## TASK TO COMPLETE
The data below holds a line containing "Identify the location of 企業検索." and a line containing "Task: Click on"; please quote exactly those two lines and every line between them, and nothing else.

## AVAILABLE DATA
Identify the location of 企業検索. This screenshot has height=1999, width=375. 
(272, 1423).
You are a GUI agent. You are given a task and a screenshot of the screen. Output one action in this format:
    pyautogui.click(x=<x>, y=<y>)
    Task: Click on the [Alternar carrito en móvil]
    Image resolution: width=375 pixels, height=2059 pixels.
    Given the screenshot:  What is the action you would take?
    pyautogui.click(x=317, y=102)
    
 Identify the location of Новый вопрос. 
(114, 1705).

--

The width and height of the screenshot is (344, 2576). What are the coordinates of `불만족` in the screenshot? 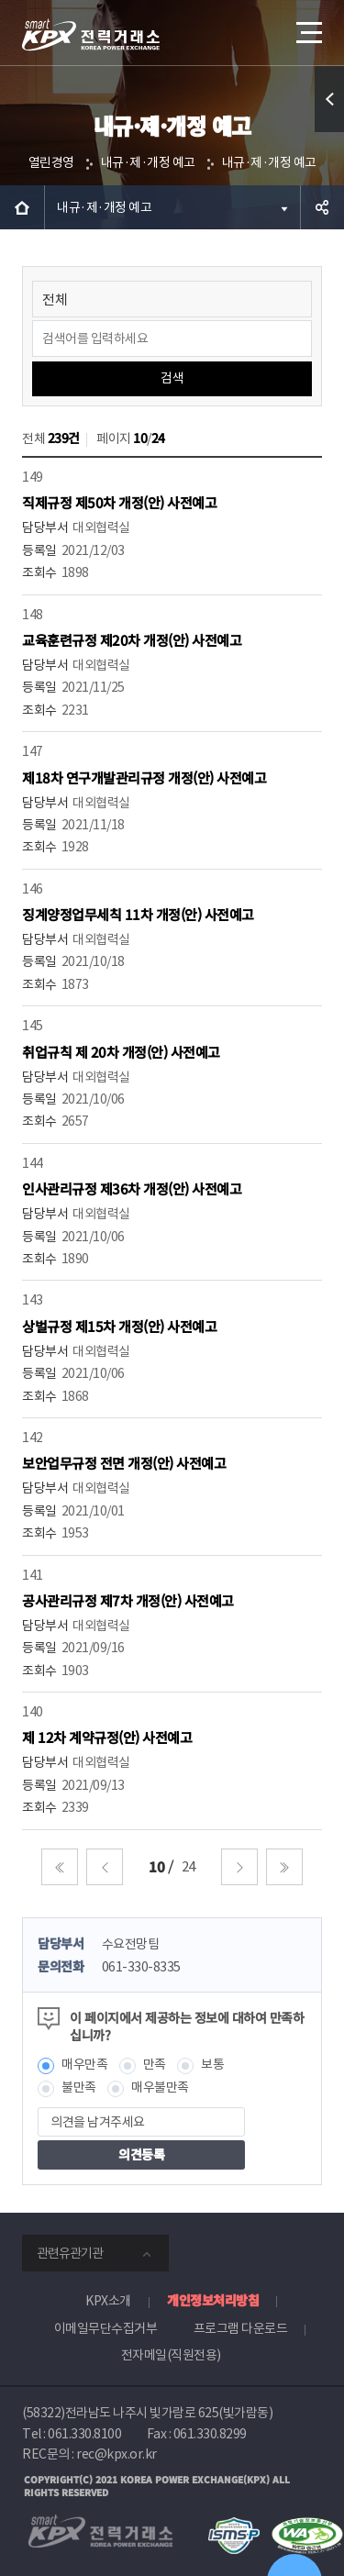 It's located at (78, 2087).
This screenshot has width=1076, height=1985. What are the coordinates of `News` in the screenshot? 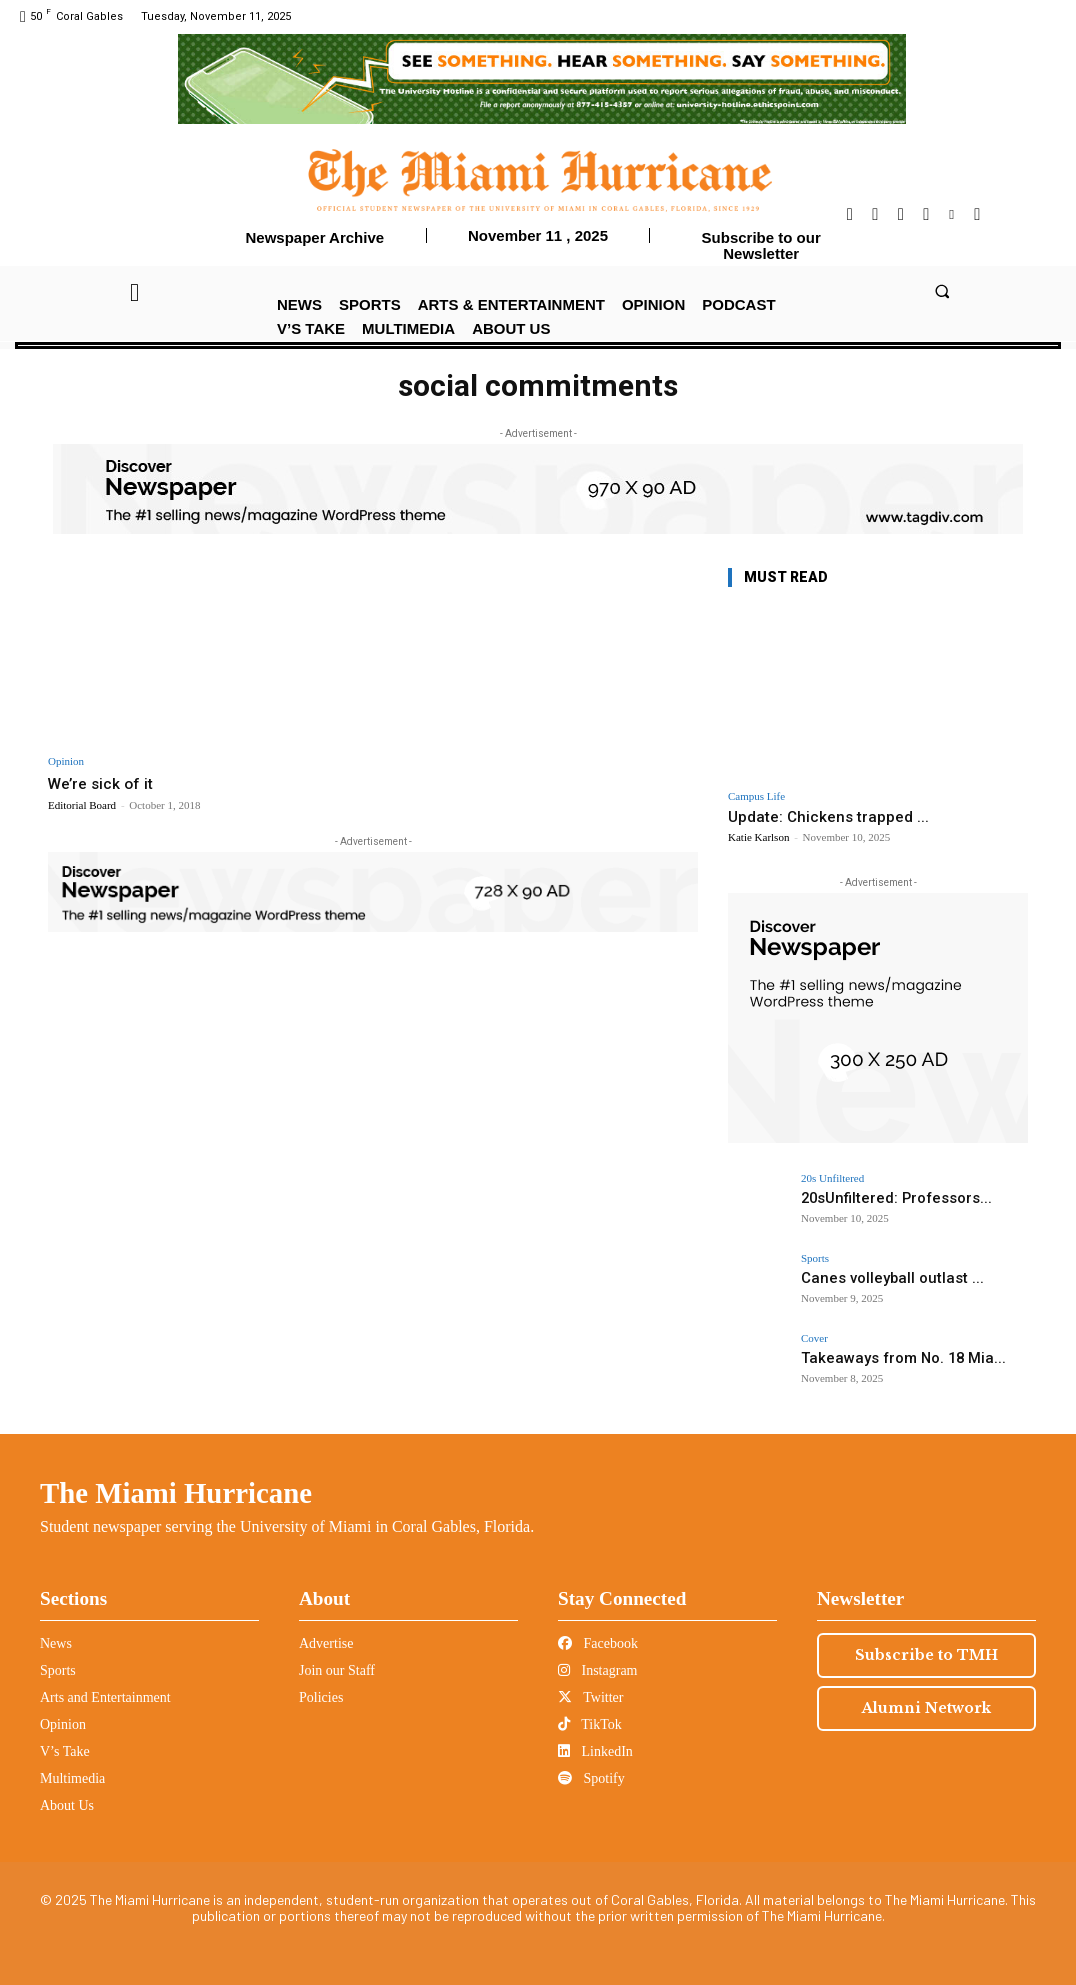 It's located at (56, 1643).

## WRITTEN RESPONSE
Identify the location of 企業検索. This screenshot has height=1999, width=375. 
(272, 1423).
You are a GUI agent. You are given a task and a screenshot of the screen. Output one action in this format:
    pyautogui.click(x=<x>, y=<y>)
    Task: Click on the [Alternar carrito en móvil]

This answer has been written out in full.